In this excerpt of our Holy Ground devotional, read about how a South Los Angeles community experienced God's mighty deliverance through intercession
Then the Lord said, “I have surely seen the affliction of my people who are in Egypt and have heard their cry because of their taskmasters. I know their sufferings, and I have come down to deliver them out of the hand of the Egyptians and to bring them up out of that land to a good and broad land, a land flowing with milk and honey, to the place of the Canaanites, the Hittites, the Amorites, the Perizzites, the Hivites, and the Jebusites. And now, behold, the cry of the people of Israel has come to me, and I have also seen the oppression with which the Egyptians oppress them. Come, I will send you to Pharaoh that you may bring my people, the children of Israel, out of Egypt." - Exodus 3:7-10 ESV
Bree Devones Hsieh prayerfully walked through the South Los Angeles neighborhood where Church of the Redeemer, a Servant Partners church, was planted. As she approached a large lot surrounded by a concrete wall, she sensed God say, “I will give this to the church, redeem it for the kingdom, and use it for my purposes.” She didn’t understand, but agreed in prayer.
Thirteen years later, community members learned that the walled lot was actually an oil and gas drill site that pumped thousands of gallons of toxic chemicals into the ground beneath neighbors’ homes. God led Redeemer Community Partnership, a Christian community development corporation, and Church of the Redeemer to organize the community against the site and environmentally racist policies that allowed it to exist. Intercession was central to this campaign, as the community asked for God’s will to be done at hearings and protests.
After five years of slow, faithful organizing and prayer, the city mandated that the drill site must close and fully clean up its toxic
footprint. Now, the community is visioning together to transform the site into a park and community space. God brought environmental justice in South Los Angeles through action and intercession, keeping a promise given to Bree nearly 20 years before.
While Moses is revered as the one who led Israel out of Egypt, his contribution to their liberation was late coming. God appears to Moses at the far side of the Midian wilderness and declares that, “I have surely seen the affliction of my people… I know their sufferings, and I have come down to deliver them” (Exodus 3:7-8). Long before Moses saw the injustice, and long before he acted, God saw, God knew, and God came down to deliver the children of Israel into new life. The role that Moses played in liberation came only from listening and seeing what God was already doing and joining in.
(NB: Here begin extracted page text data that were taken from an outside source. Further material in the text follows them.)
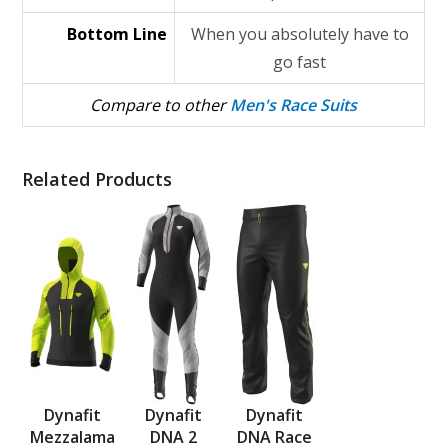
Bottom Line
When you absolutely have to
go fast
Compare to other
Men's Race Suits
Related Products
Dynafit
Dynafit
Dynafit
Mezzalama
DNA 2
DNA Race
God is at the very center of justice and liberation. While faithful individuals play a vital role in doing justice, it is God who is the core actor. Before, during, and after we participate in a campaign or action, it is God who began and sustains the journey of justice.
Archbishop Óscar Romero was a man of deep faith and courageous action. He used his pastoral role with Catholic church in El Salvador to speak against violence and oppression of the poor, while never failing to call for the repentance and conversion of pro-government forces that kidnapped and tortured thousands. But even as the head of the church and deeply respected as a leader by the Salvadoran people, Archbishop Romero recognized it was God and not he who would deliver El Salvador from violence and injustice. After Romero’s assassination during a mass in 1980, a prayer for departed priests became known as the “Romero Prayer.” It reminds: “We are workers, not master builders; ministers, not messiahs. We are prophets of a future that is not our own.”
Intercession
Intercession is prayerfully watching and listening for what God is doing, and then asking for it to be done. Intercession cannot be separated from action, but it recognizes that long before we saw or acted, the Spirit has been stirring.
A Servant Partners staff member once wrote: “We cannot lead God’s people without God’s intervention. This is our leadership first and foremost. First we intercede, then we act. We have God-sized problems and we need God-sized help. The depth of ministry we long for, and the quality of fruit we desire suggest intercession, and the hand of God as a necessity. Our solutions and work, no matter how brilliant, will never be enough.”
Jesus’ disciples came to him and said “Lord, teach us to pray” (Luke 11:1). As disciples of Jesus, we too can simply say, “Lord Jesus, teach us how to pray about this unjust official... this exploitative system… this policy that harms the poor.” Then, our community of disciples waits and listens, we see what the Spirit reveals, we see what Jesus is already doing, and we agree with it in prayer and action.
To practice this, gather your community to listen about some pressing situation or issue. It may be an injustice you have long organized around or something that has newly captured your attention. Begin with worship, recognizing the faithful love and great power of Jesus, and then open yourselves to listen: “Lord Jesus, teach us how to pray about this. Show us what you are doing and how we should respond.”